Kantian Origins. The practice of labeling rational proofs for God's existence as ontological, cosmological, and teleological takes its origin from Immanuel kant's Critique of Pure Reason (1781), where this threefold division is first proposed. Kant's mentality was at root quite different from Aquinas's. Although much interested in rationalism's claim to provide systematic knowledge of God, and indeed conditioned by his university training to give a sympathetic hearing to G. W. F. leibniz and Christian wolff, Kant's own approach to God developed in a way that was predominantly affective and moral in character. Reacting in his early writings to Hume's skepticism with regard to demonstrations of God's existence, Kant at first hoped to recast the traditional proofs in such a way as to make them acceptable to the most critical thinker. As he worked out his own theory of knowledge, however, he became aware that according to its canons this would be no longer possiblenot that he ever doubted God's existence himself, but because he had come to see the weaknesses involved in earlier speculative claims. Obviously unconvinced by, but still dependent upon, the rationalist metaphysics of Wolff, Kant reduced all previous proofs to three major types: the ontological argument, based on the idea of a most perfect being; the cosmological argument, based on the contingency found in the universe; and the teleological (or physicotheological) argument, based on its order or design. Quite correctly, and here in company with Aquinas, Kant saw the impossibility of deducing anything about God's existence from the idea of His essence. He went on, however, to maintain further that attempts to reach God from an analysis of contingency being in the world, or from considerations of orderliness and design in the cosmos, also inevitably involve the use of the idea of a most perfect being. Thus he rejected, from the category of rigid proof, both the cosmological and the teleological argument as implicitly presupposing the ontological argument, and as being vitiated on that account.

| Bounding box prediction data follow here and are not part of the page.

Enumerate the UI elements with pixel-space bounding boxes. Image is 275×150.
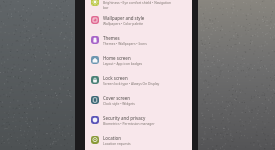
button[interactable]: Home screen bbox=[85, 50, 192, 70]
button[interactable]: Wallpaper and style bbox=[85, 10, 192, 30]
staticText: Biometrics • Permission manager bbox=[103, 121, 155, 125]
staticText: Layout • App icon badges bbox=[103, 61, 143, 65]
staticText: Home screen bbox=[103, 55, 131, 61]
staticText: Wallpaper and style bbox=[103, 15, 145, 21]
staticText: Wallpapers • Color palette bbox=[103, 21, 144, 25]
staticText: Lock screen bbox=[103, 75, 128, 81]
staticText: Clock style • Widgets bbox=[103, 101, 135, 105]
staticText: Cover screen bbox=[103, 95, 131, 101]
staticText: Screen lock type • Always On Display bbox=[103, 81, 160, 85]
staticText: Themes • Wallpapers • Icons bbox=[103, 41, 147, 45]
staticText: Location requests bbox=[103, 141, 131, 145]
staticText: Security and privacy bbox=[103, 115, 146, 121]
staticText: Brightness • Eye comfort shield • Naviga… bbox=[103, 0, 172, 10]
button[interactable]: Display bbox=[85, 0, 192, 12]
button[interactable]: Lock screen bbox=[85, 70, 192, 90]
button[interactable]: Cover screen bbox=[85, 90, 192, 110]
staticText: Location bbox=[103, 135, 121, 141]
staticText: Themes bbox=[103, 35, 120, 41]
button[interactable]: Security and privacy bbox=[85, 110, 192, 130]
button[interactable]: Themes bbox=[85, 30, 192, 50]
button[interactable]: Location bbox=[85, 130, 192, 150]
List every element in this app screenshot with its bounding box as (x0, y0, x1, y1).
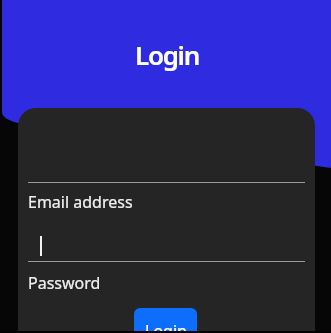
staticText: Email address (28, 191, 133, 213)
staticText: Login (145, 320, 187, 333)
button[interactable] (28, 298, 305, 333)
staticText: Login (135, 37, 199, 72)
button[interactable] (28, 216, 305, 261)
staticText: Password (28, 272, 101, 294)
button[interactable]: Login (134, 308, 197, 333)
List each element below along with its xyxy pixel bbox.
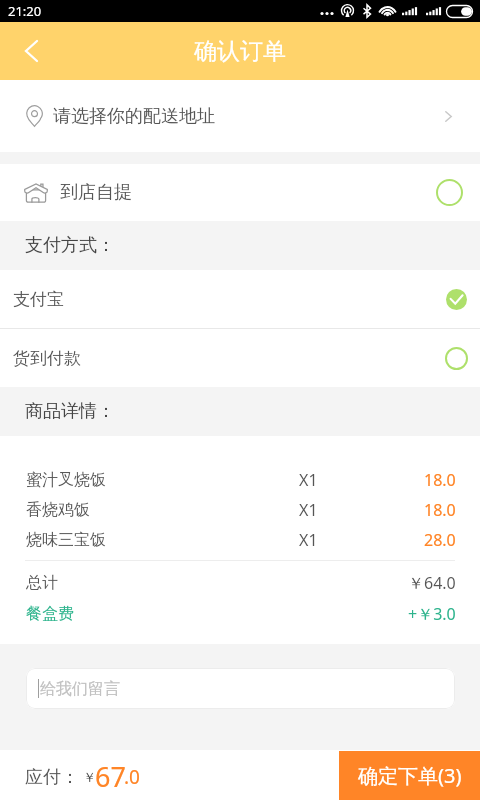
staticText: X1: [299, 499, 318, 521]
staticText: 烧味三宝饭: [26, 530, 106, 550]
button[interactable]: 到店自提: [0, 164, 480, 221]
staticText: 18.0: [424, 469, 456, 491]
staticText: +￥3.0: [408, 603, 456, 625]
staticText: 给我们留言: [40, 679, 120, 699]
staticText: 餐盒费: [26, 604, 74, 624]
staticText: 蜜汁叉烧饭: [26, 470, 106, 490]
staticText: 支付宝: [13, 289, 64, 310]
staticText: 到店自提: [60, 181, 132, 204]
staticText: 确认订单: [194, 37, 286, 66]
staticText: 21:20: [8, 2, 42, 20]
staticText: 商品详情：: [25, 400, 115, 423]
staticText: 应付：: [25, 766, 79, 789]
button[interactable]: Back: [0, 22, 62, 80]
button[interactable]: 请选择你的配送地址: [0, 80, 480, 152]
staticText: ￥64.0: [408, 572, 456, 594]
staticText: 请选择你的配送地址: [53, 105, 215, 128]
button[interactable]: 支付宝: [0, 270, 480, 328]
staticText: 67: [95, 758, 126, 795]
button[interactable]: 确定下单(3): [339, 751, 480, 800]
button[interactable]: 货到付款: [0, 329, 480, 387]
staticText: 确定下单(3): [358, 762, 462, 789]
staticText: .0: [124, 764, 140, 790]
staticText: 18.0: [424, 499, 456, 521]
staticText: X1: [299, 469, 318, 491]
staticText: X1: [299, 529, 318, 551]
staticText: 香烧鸡饭: [26, 500, 90, 520]
staticText: 总计: [26, 573, 58, 593]
staticText: ￥: [83, 769, 96, 785]
staticText: 支付方式：: [25, 234, 115, 257]
button[interactable]: 给我们留言: [26, 668, 455, 709]
staticText: 28.0: [424, 529, 456, 551]
staticText: 货到付款: [13, 348, 81, 369]
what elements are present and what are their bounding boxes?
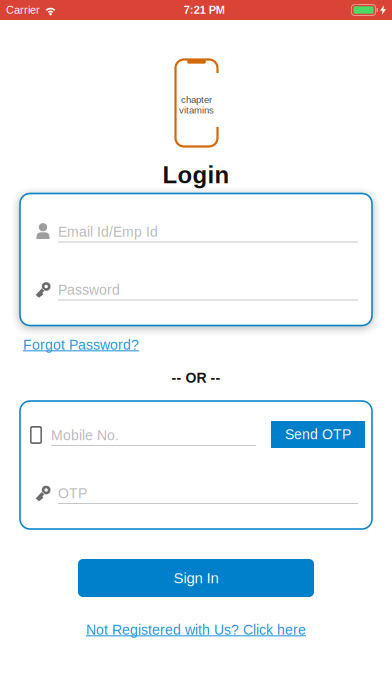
staticText: Email Id/Emp Id (58, 224, 158, 240)
staticText: chapter (181, 94, 212, 105)
staticText: Sign In (174, 570, 218, 586)
staticText: Forgot Password? (23, 337, 139, 353)
staticText: vitamins (179, 105, 214, 116)
staticText: Login (162, 162, 230, 188)
button[interactable]: Not Registered with Us? Click here (86, 618, 306, 642)
button[interactable]: Forgot Password? (23, 333, 139, 357)
staticText: Password (58, 282, 120, 298)
staticText: Send OTP (285, 427, 351, 442)
staticText: -- OR -- (172, 370, 220, 386)
staticText: Not Registered with Us? Click here (86, 622, 306, 638)
button[interactable]: Sign In (78, 559, 314, 597)
staticText: OTP (58, 486, 87, 501)
staticText: Mobile No. (51, 428, 119, 443)
button[interactable]: Send OTP (271, 421, 365, 448)
staticText: 7:21 PM (184, 4, 225, 16)
staticText: Carrier (6, 4, 40, 16)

Kant's rejection of the cosmological argument, according to Collins (pp. 16286), is a logical consequence of the epistemological teachings that are central to the Critique. These effectively equate the requirements for all knowledge with those proper to the knowledge of Newtonian physics, which combines in its own distinctive way a rationalist conception of the use of reason and an empiricist theory of experience. Working within the narrow confines of this epistemology, Kant was unable to grasp sensible beings in their very act of existing, but instead he viewed them solely under the noetic conditions required for their becoming objects in classical physics. As a consequence, in speaking of contingency he could not begin with the existential act of things that come to be and pass away, but had to focus instead on the idea of contingency and so unwittingly placed himself in the purely ideal or possible order at the very outset of his projected proof. It is not in the later stages that the cosmological argument invokes the ideal order of essences; rather, as Kant formulates it in his synthetic a priori way, it does so at the very beginning because of the categorial view of existence it is forced to employ.

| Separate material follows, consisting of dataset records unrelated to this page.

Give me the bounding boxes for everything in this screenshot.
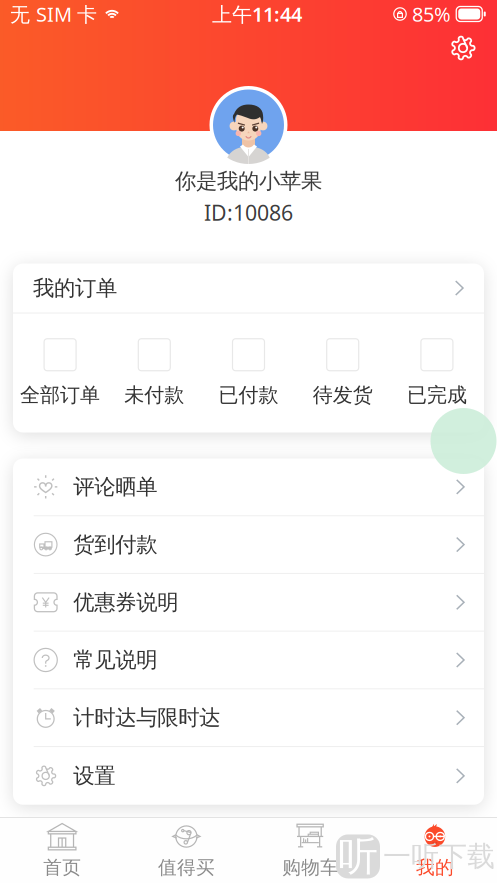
button[interactable]: 优惠券说明 [13,574,484,632]
staticText: 设置 [73,763,115,789]
staticText: 全部订单 [20,383,100,407]
button[interactable]: 值得买 [124,818,248,883]
button[interactable]: 常见说明 [13,632,484,689]
button[interactable]: 货到付款 [13,516,484,574]
staticText: 85% [412,1,451,27]
staticText: 值得买 [158,856,215,879]
button[interactable]: 已付款 [201,339,296,407]
button[interactable]: 全部订单 [13,339,107,407]
button[interactable]: 计时达与限时达 [13,689,484,747]
button[interactable]: 设置 [13,747,484,805]
staticText: 货到付款 [73,532,157,558]
button[interactable]: Settings [443,28,483,68]
button[interactable]: 评论晒单 [13,458,484,516]
staticText: 上午11:44 [212,1,302,27]
staticText: 已付款 [218,383,278,407]
staticText: 我的 [416,856,454,879]
button[interactable]: 我的订单 [13,264,484,312]
staticText: 听 [338,832,378,881]
staticText: 待发货 [313,383,373,407]
staticText: 计时达与限时达 [73,705,220,731]
staticText: ID:10086 [204,198,293,226]
button[interactable]: 未付款 [107,339,201,407]
staticText: 你是我的小苹果 [175,168,322,194]
staticText: 未付款 [124,383,184,407]
button[interactable]: 已完成 [390,339,484,407]
button[interactable]: 我的 [373,818,497,883]
button[interactable]: 购物车 [248,818,373,883]
button[interactable]: 待发货 [296,339,390,407]
staticText: 已完成 [407,383,467,407]
button[interactable]: 首页 [0,818,124,883]
staticText: 无 SIM 卡 [10,1,97,27]
staticText: 一听下载 [383,839,495,874]
staticText: 我的订单 [33,275,117,301]
staticText: 购物车 [282,856,339,879]
staticText: 首页 [43,856,81,879]
staticText: 优惠券说明 [73,589,178,615]
staticText: 评论晒单 [73,474,157,500]
staticText: 常见说明 [73,647,157,673]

Other Alternatives. Those who continue to reject cosmological reasoning as a speculatively valid demonstration of God's existence usually do so either (1) because they remain captive to Kant's epistemology, with its rejection of metaphysics as a transcendental illusion and its consequent agnosticism with regard to God, or (2) because they subscribe to the Humean analysis of causation, with its substitution of temporal sequences among events for causal efficacy, and its resulting inability to rise above the phenomenal order to a transcendent cause. The rationale behind their rejection is also usually one of conforming with modern science and its methods, a motivation that was dominant for both Kant and hume. Developments within science in recent years, however, and the associated growth of the philosophy of science movement, have provided other alternatives to those available to these philosophers of the 18th century, for whom science was perforce still in its infancy. The discovery of elementary particles, for example, and the ingenious proofs devised to reveal the existence of entities with properties that are not directly observable, and even unobservable in principle, suggest ways of transcending sense experience to arrive at deeper ontological explanations of the phenomena of the physical world. On the basis of the reasoning processes used to argue to the existence of electrons, positrons, and other "particles," one can now formulate canons of demonstrative inference for establishing the existence and attributes of entities quite unlike those of ordinary experience. Such canons are similar to those implicit in Aquinas's "five ways" and need only to be supplemented by his doctrine of analogy to provide adequate conceptual tools for arriving at knowledge of God's existence and His essential attributes.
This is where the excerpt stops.